Delving deeper into the resources desired by each group allowed us to understand why the three stakeholder communities rarely interact successfully. Reward systems and research goals are very different. Faculty frequently identified context and course appropriateness of the visual materials as the most important criteria for inclusion in their teaching materials. Length, scientific accuracy, and a desire to select modular portions of the material were also discussed. One of the most important results that continues to appear in every discussion with faculty is the significant time spent searching for appropriate visual materials on Google or YouTube. There is a need for an access and annotation system, perhaps centered around learning objectives, that would help instructors find visual materials with the correct focus and depth for their classes.

Educational psychologists frequently identified the absence of visual stimuli that they can modify as experimental tools as a key need for their work. This work often focuses on the proximal value of the stimuli when students observe them; they ask questions about the complexity and cognitive load associated with a particular stimulus in a particular context. With a few exceptions, they do not assess whether students achieve a measurable learning gain as a result of observing an animated or simulated process.

Professional media developers generally create educational materials under contract for a particular project.

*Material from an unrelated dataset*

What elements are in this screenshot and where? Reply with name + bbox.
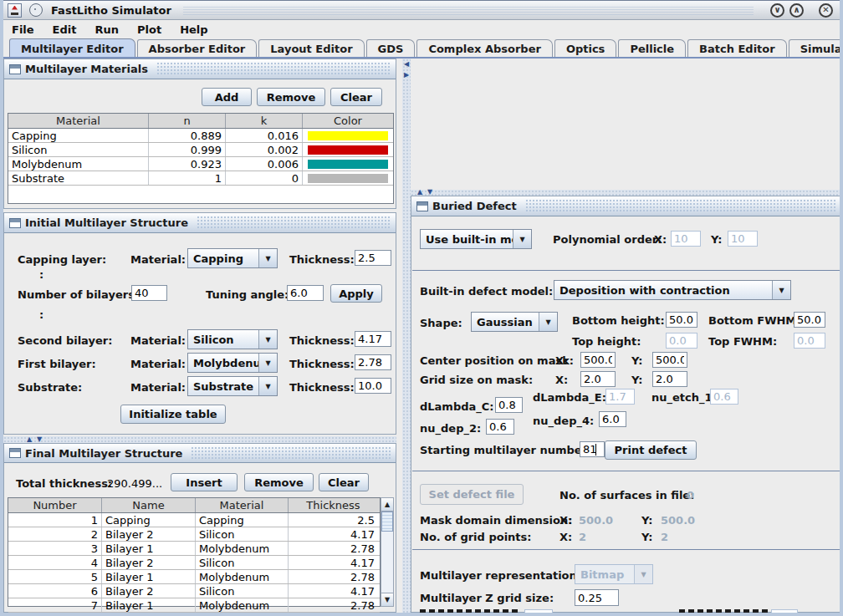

They are very rarely hired by universities or public educational institutions and do not seek contact with classroom instructors for large university classes. There is no pathway by which they would know about educators’ needs nor is there a funding stream that would support the creation of short focused visual objects for use in a classroom.

One example illustrates the deep differences in approach to visualization for instructors and media developers: educators wanted to source quality materials targeted toward students at different levels, annotated with learning goals, and subject to crowd-sourced critique and feedback. For professional developers, this would be tantamount to sharing their work for free and happily receiving criticism from non-paying clients, a feeling exacerbated by the fact that few, if any, visualization projects include funds for post-completion edits. Educators often want to re-package visual media to suit the needs of a particular lesson plan, shortening and rearranging content. Media designers were justifiably proud of the content and design of their products and were not interested in seeing them repackaged, even if that increased accessibility for educators.

We envision two resources of value for educational psychologists, one on the sourcing and use of visual stimuli and another on how learning goals might be included in educational psychology research projects. Fostering closer collaborations between educational psychologists and visual designers would not only improve the quality of the visual stimuli used in learning research but also facilitate the ongoing modifications and adjustments needed to optimize such materials.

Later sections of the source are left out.